Additionally, such entities should consider taking any needed steps
for safeguarding and securing access to such personal information
data and ensuring that others with access to the personal
information data adhere to their privacy policies and procedures.
Further, such entities can subject themselves to evaluation by
third parties to certify their adherence to widely accepted privacy
policies and practices. In addition, policies and practices should
be adapted for the particular types of personal information data
being collected and/or accessed and adapted to applicable laws and
standards, including jurisdiction-specific considerations. For
instance, in the US, collection of or access to certain health data
may be governed by federal and/or state laws, such as the Health
Insurance Portability and Accountability Act (HIPAA); whereas
health data in other countries may be subject to other regulations
and policies and should be handled accordingly. Hence different
privacy practices should be maintained for different personal data
types in each country.
[1313] Despite the foregoing, the present disclosure also
contemplates embodiments in which users selectively block the use
of, or access to, personal information data. That is, the present
disclosure contemplates that hardware and/or software elements can
be provided to prevent or block access to such personal information
data. For example, in the case of location services, the present
technology can be configured to allow users to select to "opt in"

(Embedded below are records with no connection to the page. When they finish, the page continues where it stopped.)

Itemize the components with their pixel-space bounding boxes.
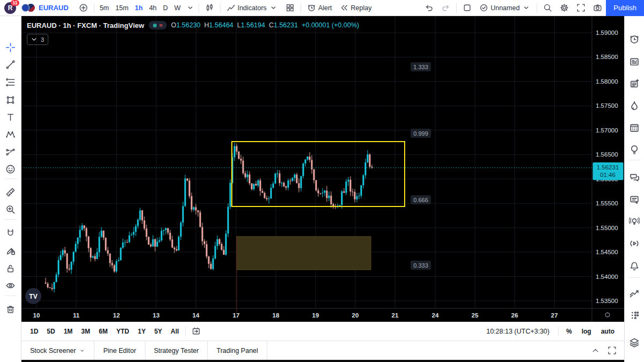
news-icon[interactable] (627, 54, 642, 69)
object-tree-chip[interactable]: 3 (27, 34, 48, 45)
tab-stock-screener[interactable]: Stock Screener (21, 341, 94, 360)
toolbar-separator (301, 3, 301, 13)
range-5y[interactable]: 5Y (150, 328, 166, 335)
range-all[interactable]: All (166, 328, 183, 335)
quick-search-button[interactable] (539, 0, 556, 16)
ideas-icon[interactable] (627, 142, 642, 157)
notifications-bell-icon[interactable] (627, 258, 642, 274)
layers-icon[interactable] (627, 335, 642, 350)
public-chat-icon[interactable] (627, 170, 642, 185)
publish-button[interactable]: Publish (606, 0, 644, 16)
emoji-tool-icon[interactable] (3, 161, 18, 176)
replay-button[interactable]: Replay (336, 0, 376, 16)
clock-timezone[interactable]: 10:28:13 (UTC+3:30) (481, 328, 555, 335)
forecast-tool-icon[interactable] (3, 144, 18, 159)
tradingview-app: R 11 EURAUD 5m15m1h4hDW Indicators (0, 0, 644, 362)
private-chat-icon[interactable] (627, 192, 642, 207)
compare-add-button[interactable] (75, 0, 92, 16)
save-layout-button[interactable]: Unnamed (475, 0, 535, 16)
timeframe-D[interactable]: D (160, 0, 171, 16)
fullscreen-button[interactable] (573, 0, 589, 16)
ideas-live-icon[interactable] (627, 213, 642, 228)
svg-text:1.55500: 1.55500 (596, 200, 618, 206)
symbol-flags-icon (21, 4, 35, 12)
timeframe-5m[interactable]: 5m (97, 0, 112, 16)
symbol-search-button[interactable]: EURAUD (19, 0, 75, 16)
svg-text:26: 26 (511, 312, 518, 319)
indicators-label: Indicators (238, 4, 267, 12)
high-value: 1.56464 (209, 21, 233, 29)
svg-text:1.333: 1.333 (413, 64, 428, 70)
legend-title[interactable]: EURAUD · 1h · FXCM · TradingView (27, 21, 144, 29)
auto-scale-button[interactable]: auto (597, 328, 619, 335)
timeframe-4h[interactable]: 4h (146, 0, 160, 16)
chart-style-button[interactable] (201, 0, 218, 16)
bottom-panel-tabs: Stock ScreenerPine EditorStrategy Tester… (21, 341, 624, 360)
alert-clock-icon (307, 3, 316, 12)
fullscreen-icon (576, 3, 586, 12)
svg-text:24: 24 (432, 312, 439, 319)
tab-strategy-tester[interactable]: Strategy Tester (145, 341, 208, 360)
range-1m[interactable]: 1M (60, 328, 77, 335)
range-5d[interactable]: 5D (42, 328, 59, 335)
panel-collapse-icon[interactable] (591, 346, 600, 355)
svg-text:10: 10 (33, 312, 40, 319)
fib-retracement-icon[interactable] (3, 75, 18, 90)
chart-pane[interactable]: TV1.3330.9990.6660.3331.590001.585001.58… (21, 16, 624, 322)
close-value: 1.56231 (274, 21, 298, 29)
go-to-date-button[interactable] (188, 322, 204, 341)
settings-button[interactable] (556, 0, 573, 16)
gear-icon (560, 3, 569, 12)
timeframe-menu-button[interactable] (184, 0, 196, 16)
timeframe-1h[interactable]: 1h (131, 0, 146, 16)
xabcd-pattern-icon[interactable] (3, 127, 18, 142)
replay-icon (340, 3, 349, 12)
alerts-clock-icon[interactable] (627, 32, 642, 47)
data-mode-pill[interactable]: ≈ (149, 21, 167, 29)
undo-button[interactable] (421, 0, 437, 16)
trend-line-icon[interactable] (3, 57, 18, 72)
user-avatar[interactable]: R 11 (4, 2, 16, 14)
calendar-icon[interactable] (627, 120, 642, 135)
redo-button[interactable] (437, 0, 454, 16)
indicator-templates-button[interactable] (282, 0, 298, 16)
hotlists-icon[interactable] (627, 98, 642, 113)
streams-icon[interactable] (627, 236, 642, 251)
zoom-in-icon[interactable] (3, 202, 18, 217)
crosshair-icon[interactable] (3, 40, 18, 55)
tab-trading-panel[interactable]: Trading Panel (208, 341, 266, 360)
candlestick-chart[interactable]: TV1.3330.9990.6660.3331.590001.585001.58… (21, 16, 624, 322)
range-ytd[interactable]: YTD (112, 328, 134, 335)
snapshot-button[interactable] (589, 0, 606, 16)
magnet-icon[interactable] (3, 225, 18, 240)
panel-maximize-icon[interactable] (608, 346, 617, 355)
range-3m[interactable]: 3M (77, 328, 94, 335)
object-tree-icon[interactable] (627, 308, 642, 323)
percent-scale-button[interactable]: % (562, 328, 576, 335)
remove-all-icon[interactable] (3, 301, 18, 316)
measure-ruler-icon[interactable] (3, 184, 18, 200)
drawing-mode-lock-icon[interactable] (3, 243, 18, 258)
svg-text:1.57500: 1.57500 (596, 102, 618, 109)
range-6m[interactable]: 6M (94, 328, 112, 335)
data-window-icon[interactable] (627, 286, 642, 301)
range-1d[interactable]: 1D (26, 328, 42, 335)
text-tool-icon[interactable] (3, 109, 18, 124)
log-scale-button[interactable]: log (577, 328, 596, 335)
hide-all-drawings-icon[interactable] (3, 278, 18, 293)
chevron-down-icon (186, 3, 195, 12)
indicators-button[interactable]: Indicators (223, 0, 282, 16)
rectangle-tool-icon[interactable] (3, 92, 18, 107)
tabs-group: Stock ScreenerPine EditorStrategy Tester… (21, 341, 267, 360)
alert-button[interactable]: Alert (303, 0, 336, 16)
svg-text:1.53500: 1.53500 (596, 298, 618, 304)
chevron-down-icon (269, 3, 278, 12)
indicators-icon (226, 3, 236, 12)
timeframe-W[interactable]: W (171, 0, 184, 16)
notes-add-icon[interactable] (627, 76, 642, 91)
range-1y[interactable]: 1Y (134, 328, 150, 335)
timeframe-15m[interactable]: 15m (112, 0, 131, 16)
layout-select-button[interactable] (459, 0, 475, 16)
lock-all-drawings-icon[interactable] (3, 261, 18, 276)
tab-pine-editor[interactable]: Pine Editor (94, 341, 144, 360)
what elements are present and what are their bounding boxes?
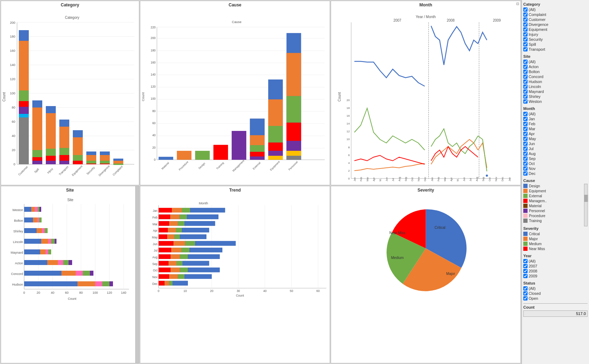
svg-text:Maynard: Maynard: [11, 251, 23, 254]
sidebar-status-all-cb[interactable]: [523, 286, 528, 291]
sidebar-site-lincoln-cb[interactable]: [523, 84, 528, 89]
svg-text:Year / Month: Year / Month: [416, 15, 436, 19]
svg-text:Training: Training: [216, 161, 225, 170]
svg-text:40: 40: [51, 291, 54, 294]
svg-rect-311: [171, 268, 180, 272]
sidebar-site-all-cb[interactable]: [523, 60, 528, 64]
expand-icon[interactable]: ⊡: [516, 2, 519, 6]
sidebar-category-security: Security: [523, 37, 588, 42]
svg-rect-275: [168, 228, 176, 232]
cause-legend-training: Training: [523, 219, 588, 223]
sidebar-site-weston-cb[interactable]: [523, 99, 528, 104]
sidebar-severity-title: Severity: [523, 226, 588, 231]
sidebar-category-customer-checkbox[interactable]: [523, 17, 528, 22]
svg-text:20: 20: [152, 146, 156, 149]
severity-legend-medium: Medium: [523, 242, 588, 246]
svg-text:M..: M..: [379, 178, 382, 181]
sidebar-month-all-cb[interactable]: [523, 112, 528, 116]
sidebar-category-injury-checkbox[interactable]: [523, 32, 528, 37]
category-y-label: Count: [2, 92, 6, 101]
svg-rect-40: [46, 156, 56, 161]
sidebar-month-items: (All) Jan Feb Mar Apr May Jun Jul Aug Se…: [523, 112, 588, 176]
sidebar-category-complaint-label: Complaint: [529, 12, 546, 17]
svg-rect-304: [158, 261, 168, 266]
sidebar-site-hudson-cb[interactable]: [523, 79, 528, 84]
svg-rect-116: [268, 151, 283, 156]
sidebar-category-transport-label: Transport: [529, 47, 545, 51]
svg-rect-50: [73, 137, 83, 155]
svg-text:100: 100: [10, 92, 15, 95]
equipment-color: [523, 189, 528, 193]
sidebar-category-injury: Injury: [523, 32, 588, 37]
svg-text:0: 0: [348, 177, 350, 180]
svg-rect-220: [24, 260, 47, 265]
svg-rect-265: [187, 215, 218, 219]
svg-text:Nov: Nov: [152, 275, 158, 279]
sidebar-category-spill-checkbox[interactable]: [523, 42, 528, 46]
sidebar-year-2008-cb[interactable]: [523, 269, 528, 273]
sidebar-site-section: Site (All) Acton Bolton Concord Hudson L…: [523, 54, 588, 104]
sidebar-status-open-cb[interactable]: [523, 296, 528, 300]
month-chart-title: Month: [331, 1, 520, 8]
sidebar-month-sep-cb[interactable]: [523, 156, 528, 161]
sidebar-year-2007-cb[interactable]: [523, 264, 528, 268]
svg-text:Divergence: Divergence: [98, 164, 110, 177]
sidebar-month-oct-cb[interactable]: [523, 161, 528, 166]
svg-text:4: 4: [348, 161, 350, 165]
svg-rect-66: [113, 164, 123, 165]
sidebar-month-feb-cb[interactable]: [523, 122, 528, 126]
sidebar-site-bolton-cb[interactable]: [523, 70, 528, 74]
sidebar-category-complaint-checkbox[interactable]: [523, 12, 528, 17]
sidebar-site-concord-cb[interactable]: [523, 75, 528, 79]
site-scrollbar[interactable]: [135, 186, 139, 363]
sidebar-status-closed-cb[interactable]: [523, 291, 528, 296]
sidebar-year-all-cb[interactable]: [523, 259, 528, 263]
svg-text:140: 140: [121, 291, 126, 294]
svg-text:100: 100: [151, 97, 156, 100]
svg-text:Injury: Injury: [47, 167, 54, 174]
cause-scrollbar[interactable]: [584, 184, 588, 226]
svg-rect-201: [37, 217, 39, 222]
svg-rect-32: [32, 107, 42, 150]
sidebar-site-shirley-cb[interactable]: [523, 94, 528, 99]
svg-text:30: 30: [237, 289, 240, 293]
sidebar-category-divergence-checkbox[interactable]: [523, 22, 528, 27]
sidebar-year-2009-cb[interactable]: [523, 274, 528, 278]
svg-text:Feb: Feb: [152, 216, 158, 219]
svg-text:Oct: Oct: [153, 269, 158, 272]
svg-text:Cause: Cause: [232, 20, 242, 24]
svg-rect-202: [39, 217, 42, 222]
sidebar-month-apr-cb[interactable]: [523, 132, 528, 136]
sidebar-category-equipment-checkbox[interactable]: [523, 27, 528, 32]
svg-text:2009: 2009: [493, 18, 501, 22]
sidebar-month-dec-cb[interactable]: [523, 171, 528, 176]
svg-rect-307: [183, 261, 209, 266]
cause-legend-material: Material: [523, 204, 588, 208]
svg-rect-121: [286, 96, 301, 123]
sidebar-site-acton-cb[interactable]: [523, 65, 528, 69]
svg-text:2007: 2007: [393, 18, 401, 22]
svg-rect-263: [170, 215, 179, 219]
site-chart-panel: Site Site 0 20 40 60 80 100 120 140 Coun…: [1, 186, 139, 363]
sidebar-month-jan-cb[interactable]: [523, 117, 528, 121]
svg-rect-223: [63, 260, 69, 265]
sidebar-month-nov-cb[interactable]: [523, 166, 528, 171]
svg-rect-212: [51, 239, 55, 244]
svg-rect-200: [33, 217, 37, 222]
svg-text:0: 0: [13, 162, 15, 166]
nearmiss-color: [523, 247, 528, 251]
sidebar-month-mar-cb[interactable]: [523, 127, 528, 131]
sidebar-category-transport-checkbox[interactable]: [523, 47, 528, 51]
svg-text:10: 10: [184, 289, 187, 293]
sidebar-category-security-checkbox[interactable]: [523, 37, 528, 42]
sidebar-month-jun-cb[interactable]: [523, 142, 528, 146]
sidebar-category-all-checkbox[interactable]: [523, 7, 528, 12]
sidebar-month-jul-cb[interactable]: [523, 147, 528, 151]
svg-rect-101: [214, 145, 228, 160]
sidebar-site-maynard-cb[interactable]: [523, 89, 528, 94]
sidebar-month-aug-cb[interactable]: [523, 151, 528, 156]
svg-text:Acton: Acton: [15, 261, 23, 265]
cause-chart-title: Cause: [140, 1, 330, 8]
svg-text:Feb: Feb: [437, 177, 440, 181]
sidebar-month-may-cb[interactable]: [523, 137, 528, 141]
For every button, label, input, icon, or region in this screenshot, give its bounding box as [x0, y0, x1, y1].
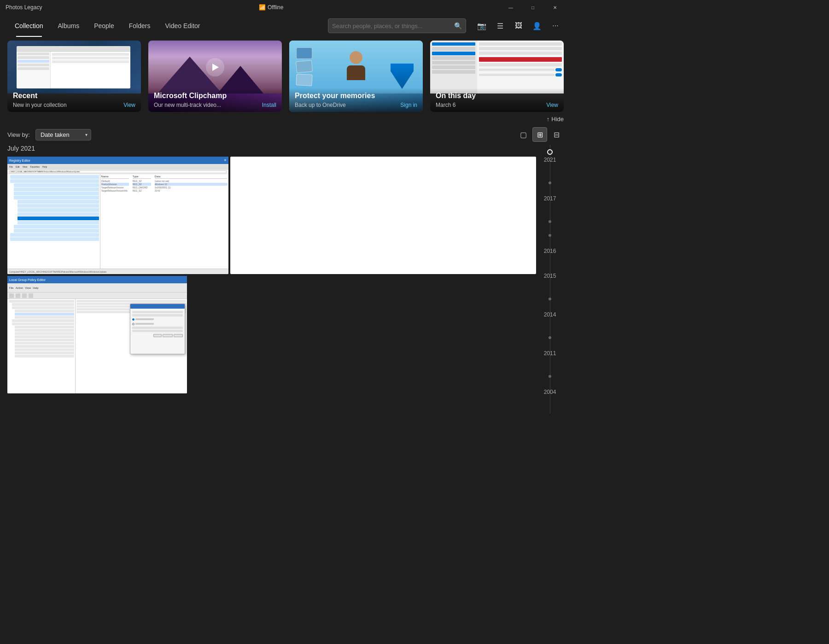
promo-footer-onthisday: March 6 View: [436, 102, 558, 108]
view-mode-grid-small[interactable]: ⊟: [549, 127, 564, 142]
filter-button[interactable]: ☰: [492, 18, 508, 34]
promo-card-protect[interactable]: Protect your memories Back up to OneDriv…: [289, 41, 423, 112]
reg-item: [10, 237, 99, 241]
promo-card-clipchamp[interactable]: Microsoft Clipchamp Our new multi-track …: [148, 41, 282, 112]
settings-nav: [430, 41, 477, 94]
tab-people[interactable]: People: [87, 15, 122, 37]
tab-folders[interactable]: Folders: [122, 15, 158, 37]
photo-grid: July 2021 Registry Editor ✕ File Edit Vi…: [7, 145, 536, 414]
promo-card-onthisday[interactable]: On this day March 6 View: [430, 41, 564, 112]
viewby-section: View by: Date taken Date created Date mo…: [0, 124, 571, 145]
timeline-line: [550, 145, 550, 414]
photo-thumb-white[interactable]: [230, 157, 536, 274]
promo-title-recent: Recent: [13, 92, 135, 100]
photo-row-1: Registry Editor ✕ File Edit View Favorit…: [7, 157, 536, 274]
import-button[interactable]: 📷: [473, 18, 490, 34]
reg-item: [18, 221, 99, 224]
promo-action-onthisday[interactable]: View: [546, 102, 558, 108]
content-row: [52, 60, 129, 63]
toggle-on: [555, 68, 562, 71]
photo-mini-1: [296, 47, 312, 59]
timeline-year-2015[interactable]: 2015: [544, 273, 556, 279]
app-title: Photos Legacy: [6, 4, 42, 11]
reg-cell-data: 21H2: [155, 189, 228, 192]
hide-label: Hide: [551, 116, 564, 123]
figure-head: [350, 51, 362, 64]
gp-toolbar-help: Help: [33, 287, 38, 289]
timeline-dot-2017: [549, 181, 551, 184]
reg-cell-data: 0x00000001 (1): [155, 186, 228, 189]
timeline-year-2017[interactable]: 2017: [544, 195, 556, 202]
protect-figure: [344, 51, 369, 83]
reg-row-selected: ProductVersion REG_SZ Windows 10: [101, 183, 228, 186]
gp-tree-item: [15, 326, 74, 328]
year-section-2021: July 2021 Registry Editor ✕ File Edit Vi…: [7, 145, 536, 393]
view-mode-single[interactable]: ▢: [516, 127, 531, 142]
promo-subtitle-recent: New in your collection: [13, 102, 67, 108]
promo-action-recent[interactable]: View: [123, 102, 135, 108]
share-button[interactable]: 🖼: [510, 18, 527, 34]
reg-cell-data: Windows 10: [155, 183, 228, 186]
sidebar-row: [18, 56, 49, 59]
promo-footer-clipchamp: Our new multi-track video... Install: [154, 102, 276, 108]
navbar: Collection Albums People Folders Video E…: [0, 15, 571, 37]
gp-tree-item: [12, 319, 74, 322]
reg-item: [14, 196, 99, 199]
promo-action-clipchamp[interactable]: Install: [262, 102, 276, 108]
timeline-year-2004[interactable]: 2004: [544, 389, 556, 395]
timeline-dot: [549, 375, 551, 378]
promo-footer-recent: New in your collection View: [13, 102, 135, 108]
viewby-select[interactable]: Date taken Date created Date modified: [35, 129, 91, 141]
gp-toolbar: File Action View Help: [7, 283, 187, 293]
gp-tree-root: [9, 300, 74, 303]
radio-disabled: [132, 323, 134, 325]
tab-video-editor[interactable]: Video Editor: [158, 15, 207, 37]
gp-tree-item-active: [15, 313, 74, 316]
reg-address-text: HKEY_LOCAL_MACHINE\SOFTWARE\Policies\Mic…: [11, 170, 80, 173]
photo-thumb-grouppolicy[interactable]: Local Group Policy Editor File Action Vi…: [7, 276, 187, 393]
timeline-year-2014[interactable]: 2014: [544, 311, 556, 318]
timeline: 2021 2017 2016 2015 2014 2011 2004: [536, 145, 564, 414]
minimize-button[interactable]: —: [500, 0, 521, 15]
radio-disabled-label: [135, 323, 154, 325]
promo-action-protect[interactable]: Sign in: [400, 102, 417, 108]
gp-icon: [22, 293, 27, 298]
hide-button[interactable]: ↑ Hide: [547, 116, 564, 123]
gp-tree-item: [12, 322, 74, 325]
reg-menu-favorites: Favorites: [30, 165, 40, 168]
more-button[interactable]: ···: [547, 18, 564, 34]
promo-card-recent[interactable]: Recent New in your collection View: [7, 41, 141, 112]
maximize-button[interactable]: □: [522, 0, 543, 15]
titlebar: Photos Legacy 📶 Offline — □ ✕: [0, 0, 571, 15]
reg-address-input: HKEY_LOCAL_MACHINE\SOFTWARE\Policies\Mic…: [9, 170, 227, 173]
timeline-year-2021[interactable]: 2021: [544, 157, 556, 163]
promo-footer-protect: Back up to OneDrive Sign in: [295, 102, 417, 108]
registry-screen: Registry Editor ✕ File Edit View Favorit…: [7, 157, 228, 274]
reg-cell-name: TargetReleaseVersionInfo: [101, 189, 129, 192]
timeline-year-2011[interactable]: 2011: [544, 350, 556, 357]
reg-item: [18, 212, 99, 216]
tab-albums[interactable]: Albums: [50, 15, 87, 37]
gp-dialog-buttons: [132, 334, 183, 337]
reg-item: [18, 204, 99, 208]
timeline-year-2016[interactable]: 2016: [544, 248, 556, 254]
view-mode-grid-medium[interactable]: ⊞: [532, 127, 547, 142]
clipchamp-overlay: Microsoft Clipchamp Our new multi-track …: [148, 88, 282, 112]
search-input[interactable]: [332, 23, 451, 29]
account-button[interactable]: 👤: [529, 18, 545, 34]
close-button[interactable]: ✕: [544, 0, 566, 15]
photo-thumb-registry[interactable]: Registry Editor ✕ File Edit View Favorit…: [7, 157, 228, 274]
gp-tree-item: [15, 355, 74, 357]
reg-item: [14, 225, 99, 228]
timeline-circle-top[interactable]: [547, 149, 553, 155]
reg-row: TargetReleaseVersion REG_DWORD 0x0000000…: [101, 186, 228, 189]
recent-card-bg: [7, 41, 141, 94]
gp-tree-item: [12, 306, 74, 309]
reg-content: Name Type Data (Default) REG_SZ (value n…: [100, 174, 228, 269]
reg-titlebar: Registry Editor ✕: [7, 157, 228, 164]
tab-collection[interactable]: Collection: [7, 15, 50, 37]
search-icon[interactable]: 🔍: [454, 22, 462, 29]
gp-icon: [16, 293, 20, 298]
col-type: Type: [133, 175, 151, 179]
reg-cell-name: TargetReleaseVersion: [101, 186, 129, 189]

or "opt out" of participation in the collection of personal
information data during registration for services or anytime
thereafter. In addition to providing "opt in" and "opt out"
options, the present disclosure contemplates providing
notifications relating to the access or use of personal
information. For instance, a user may be notified upon downloading
an app that their personal information data will be accessed and
then reminded again just before personal information data is
accessed by the app.
[1314] Moreover, it is the intent of the present disclosure that
personal information data should be managed and handled in a way to
minimize risks of unintentional or unauthorized access or use. Risk
can be minimized by limiting the collection of data and deleting
data once it is no longer needed. In addition, and when applicable,
including in certain health related applications, data
de-identification can be used to protect a user's privacy.
De-identification may be facilitated, when appropriate, by removing
specific identifiers (e.g., date of birth, etc.), controlling the
amount or specificity of data stored (e.g., collecting location
data a city level rather than at an address level), controlling how
data is stored (e.g., aggregating data across users), and/or other
methods.
[1315] Therefore, although the present disclosure broadly covers
use of personal information data to implement one or more various
disclosed embodiments, the present disclosure also contemplates
that the various embodiments can also be implemented without the
need for accessing such personal information data. That is, the
various embodiments of the present technology are not rendered
inoperable due to the lack of all or a portion of such personal
information data. For example, media can be captured, accessed, and
edited by inferring preferences based on non-personal information
data or a bare minimum amount of personal information, such as the
content being requested by the device associated with a user, other
non-personal information available to the services, or publicly
available information.
* * * * *